** WHAT TO DO **
Which lines run from the one containing "The width and" through the last line of the records? Copy them exactly, leaving pictures out.

>>>>>

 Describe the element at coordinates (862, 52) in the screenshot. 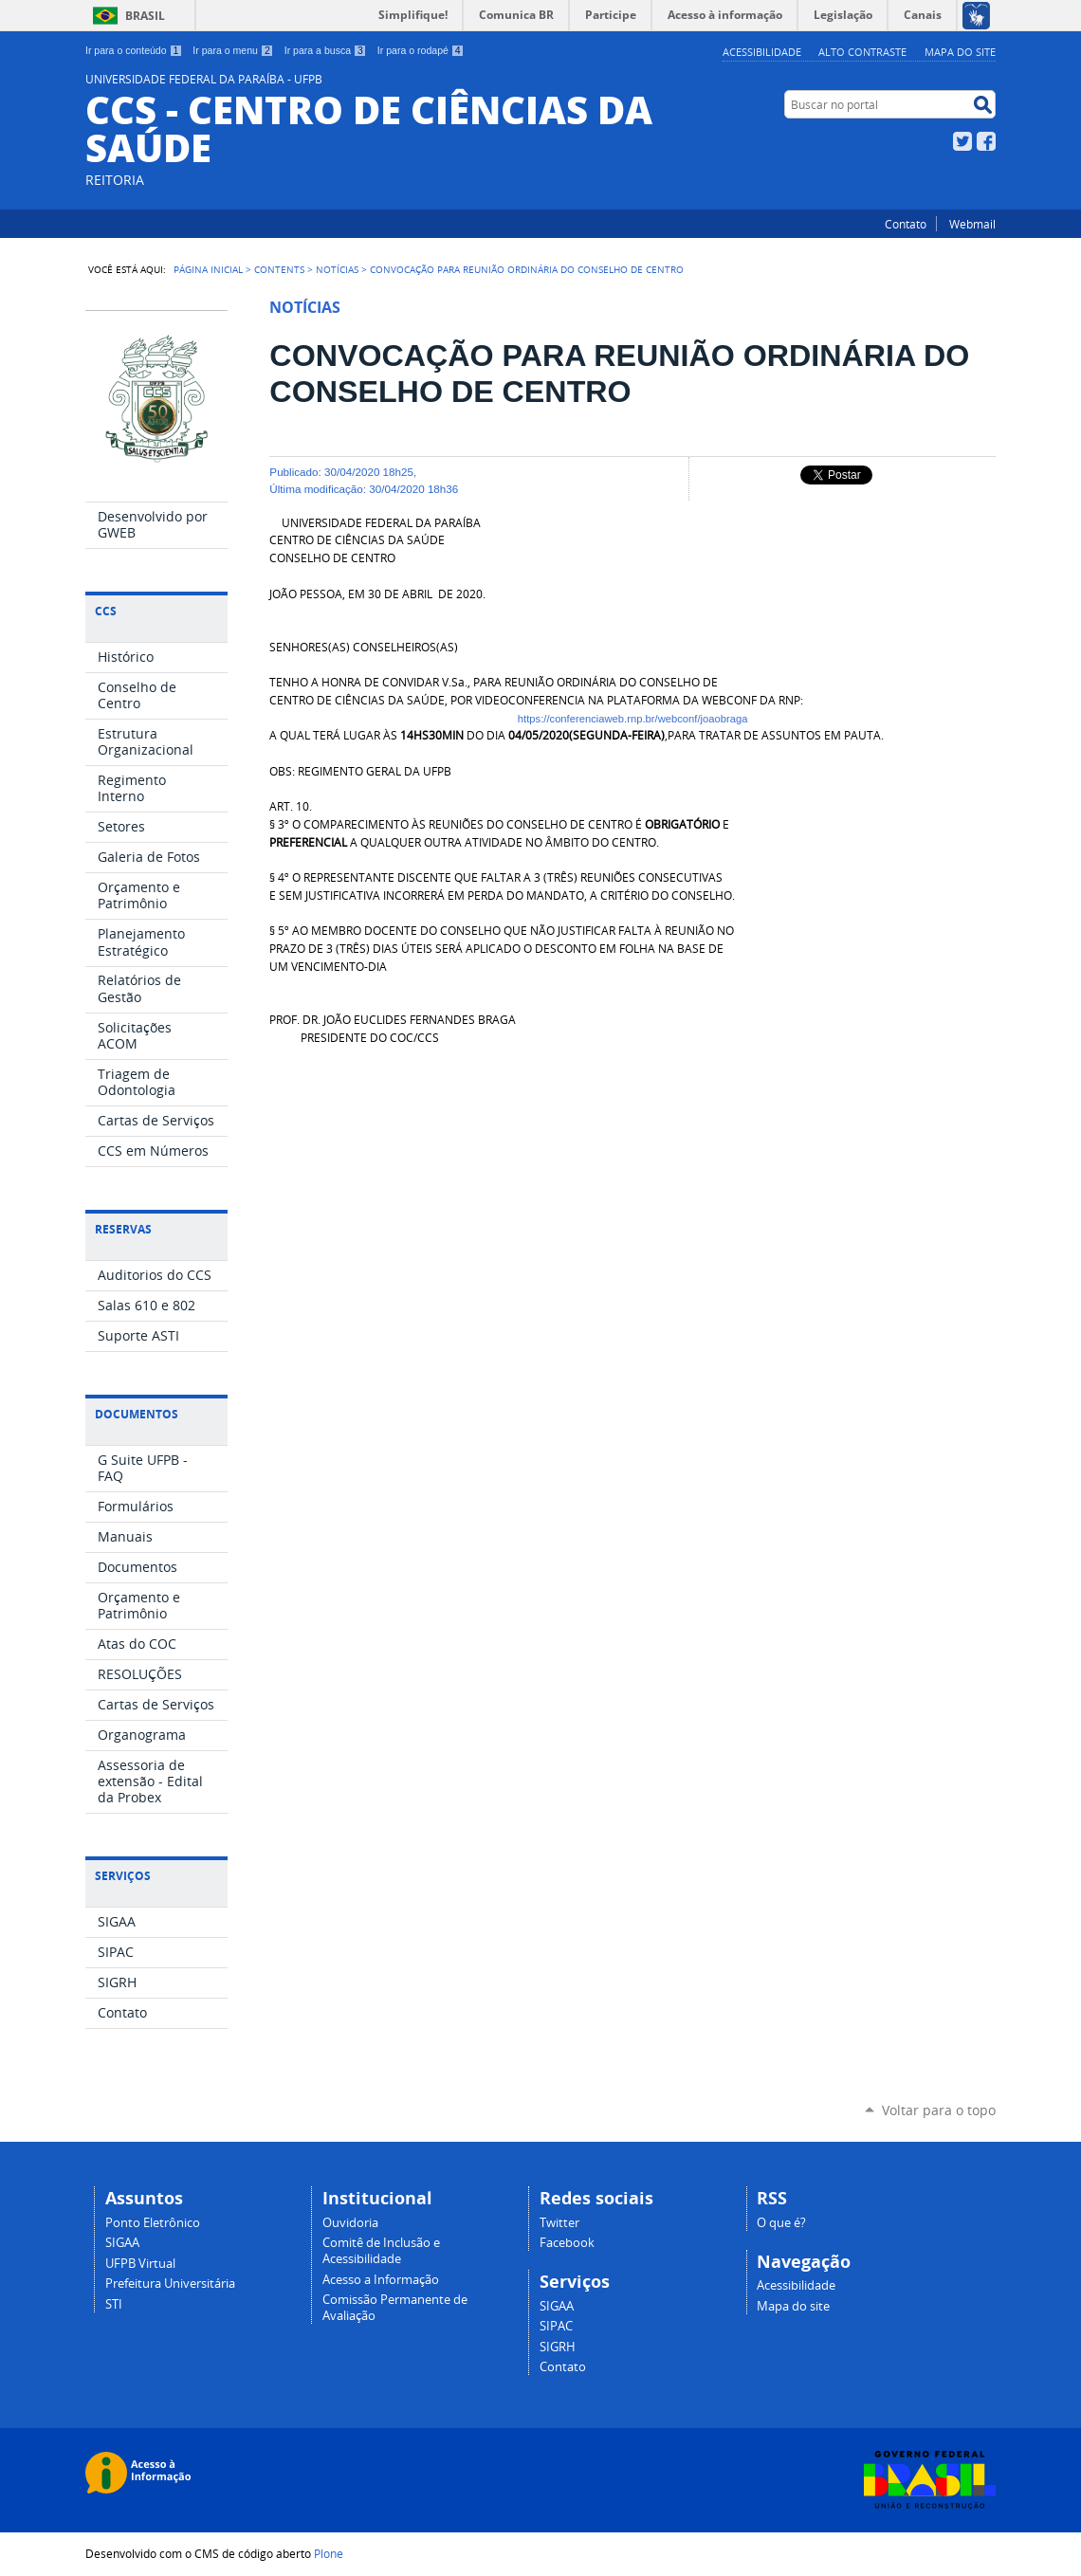

I see `Alto Contraste` at that location.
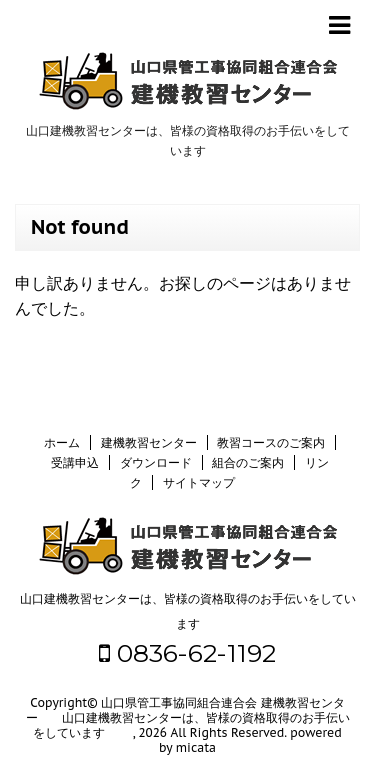 The image size is (375, 780). What do you see at coordinates (149, 442) in the screenshot?
I see `建機教習センター` at bounding box center [149, 442].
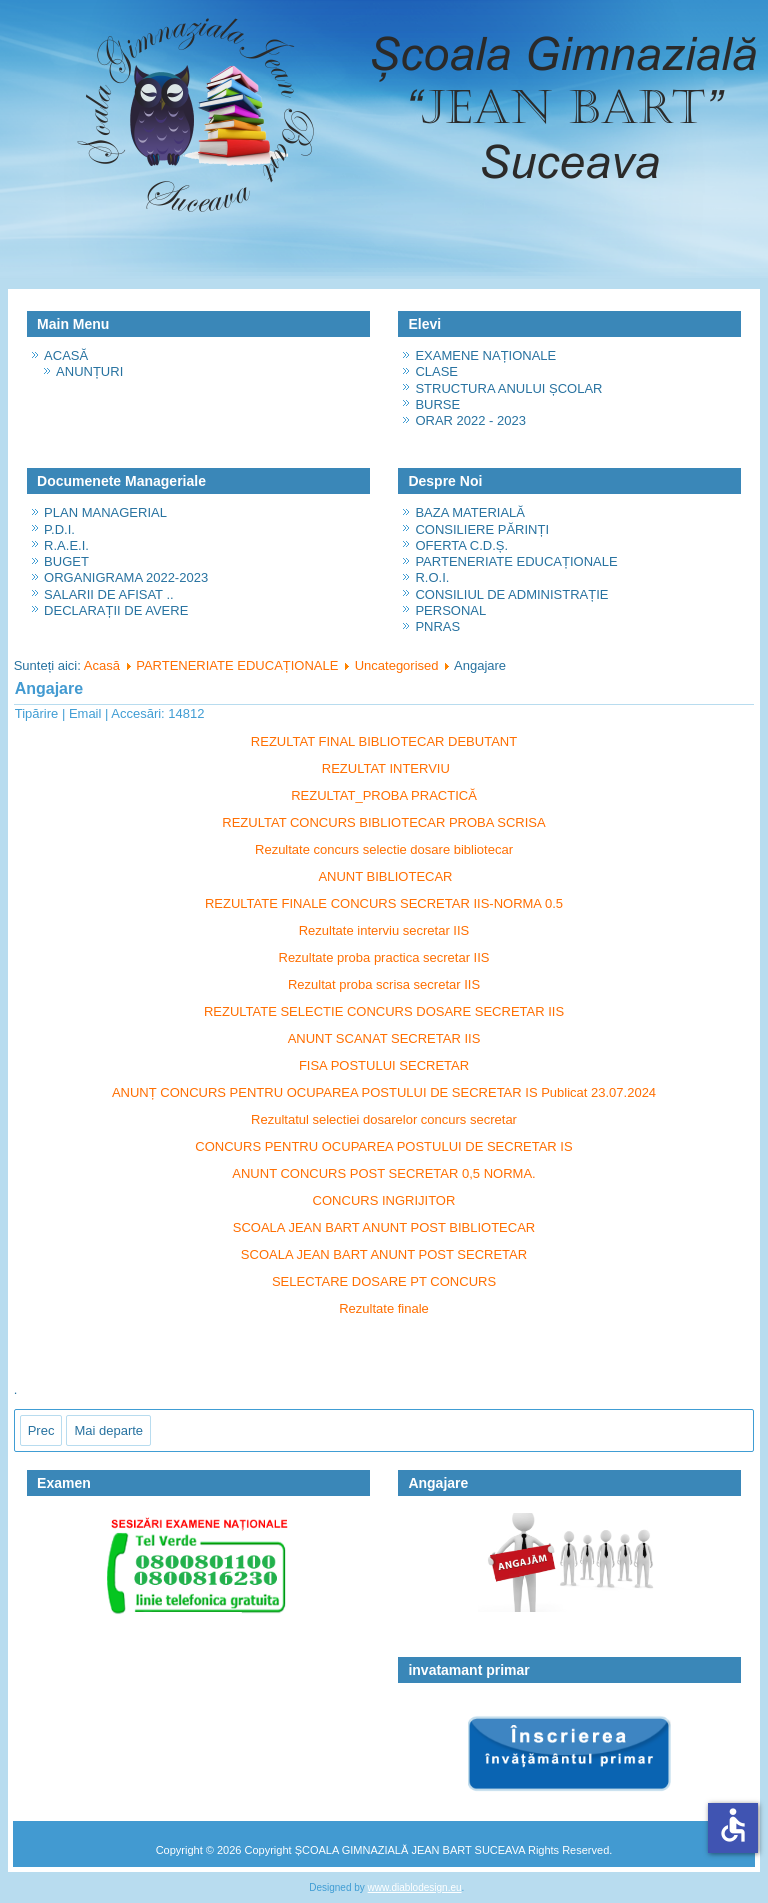 The height and width of the screenshot is (1903, 768). Describe the element at coordinates (116, 610) in the screenshot. I see `DECLARAȚII DE AVERE` at that location.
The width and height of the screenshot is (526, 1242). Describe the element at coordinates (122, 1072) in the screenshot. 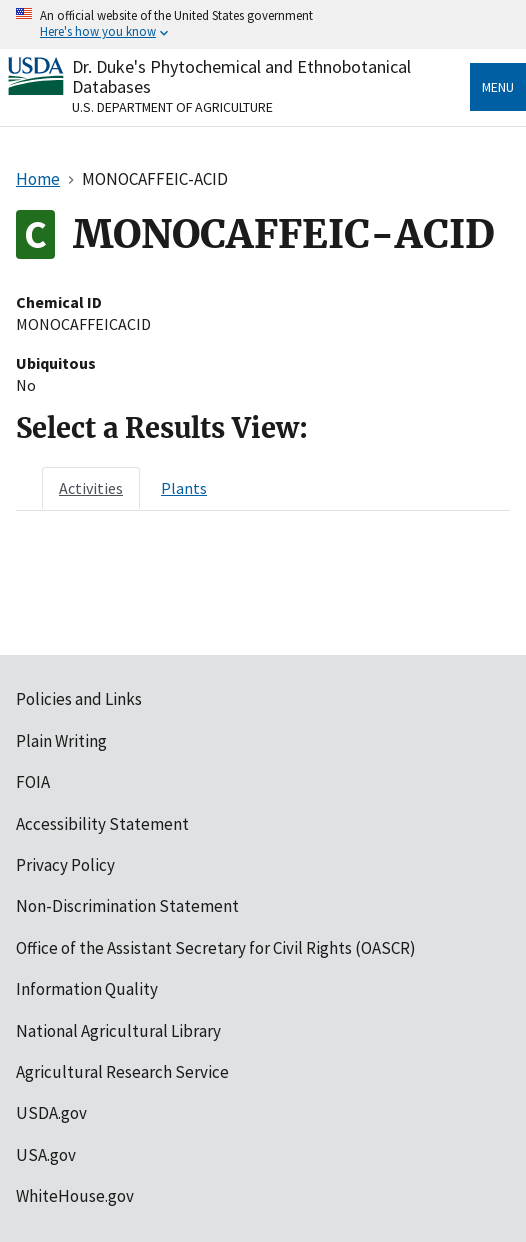

I see `Agricultural Research Service` at that location.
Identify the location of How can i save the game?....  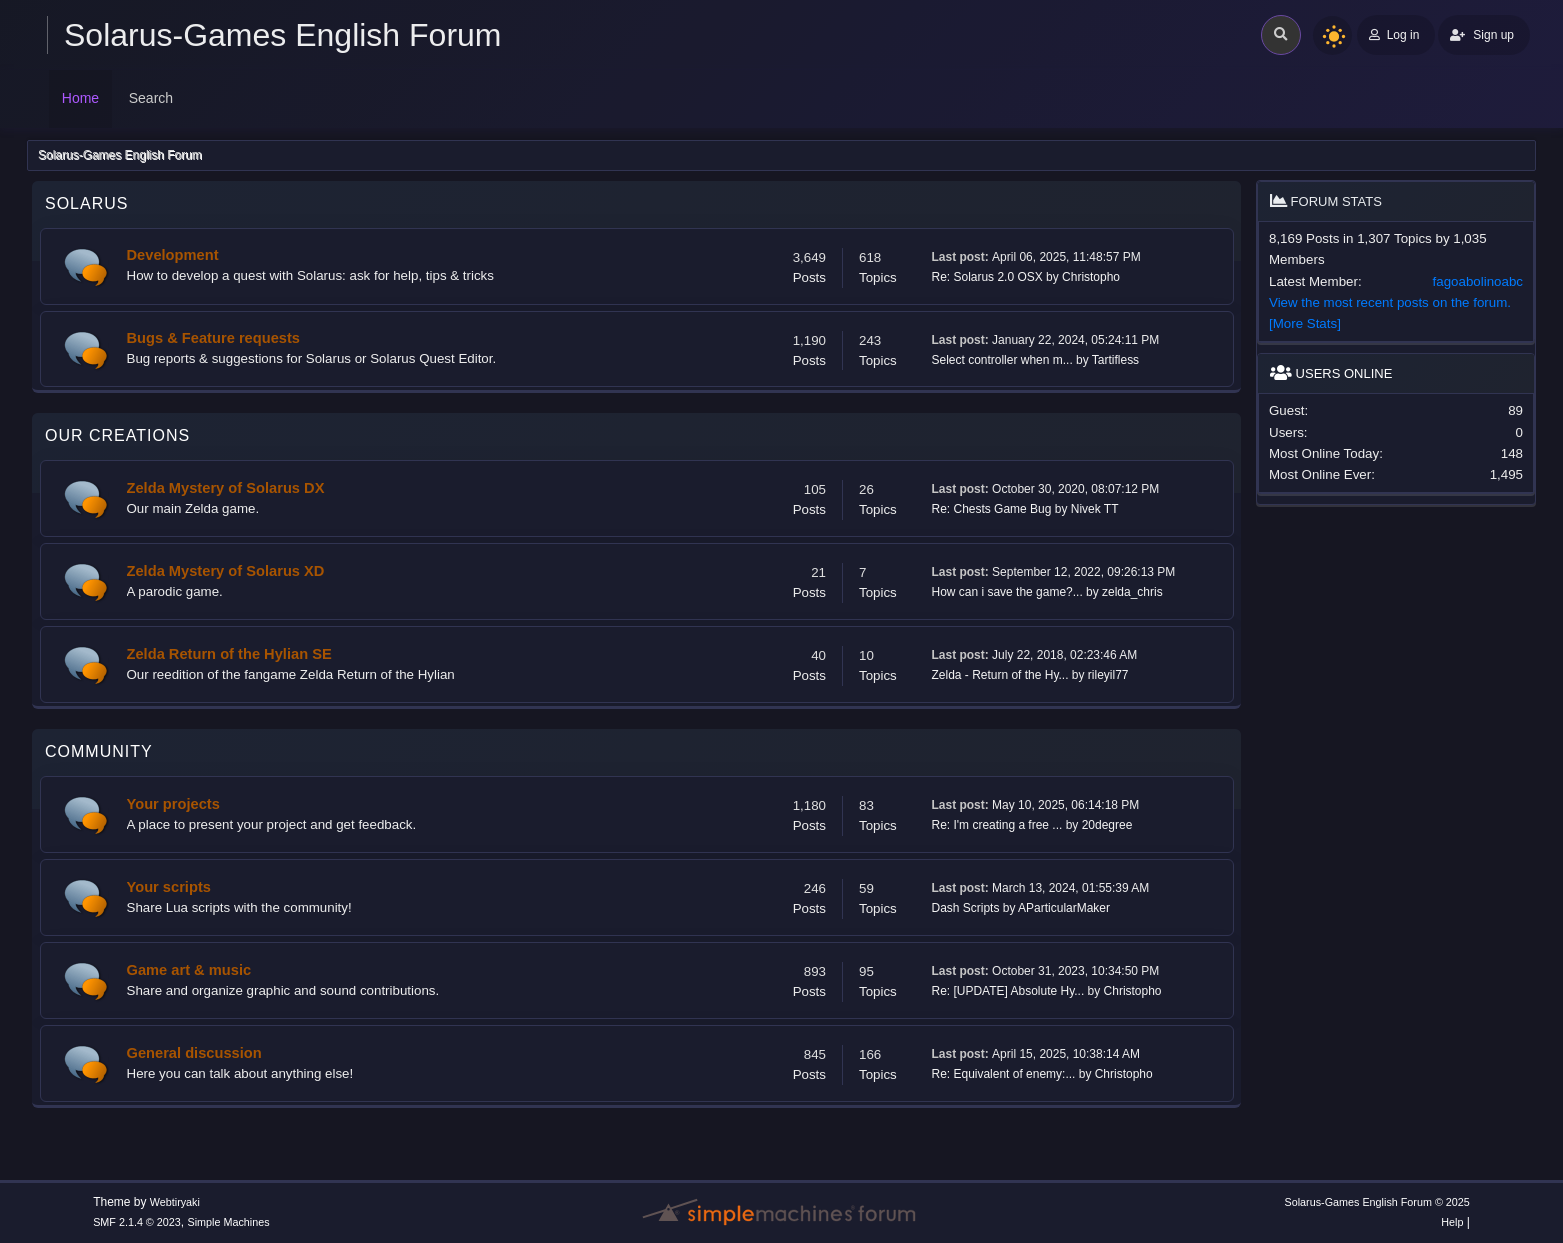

<<<<<

** EXERCISE RESULT **
The width and height of the screenshot is (526, 1242). Describe the element at coordinates (122, 1072) in the screenshot. 

I see `Agricultural Research Service` at that location.
Identify the location of How can i save the game?....  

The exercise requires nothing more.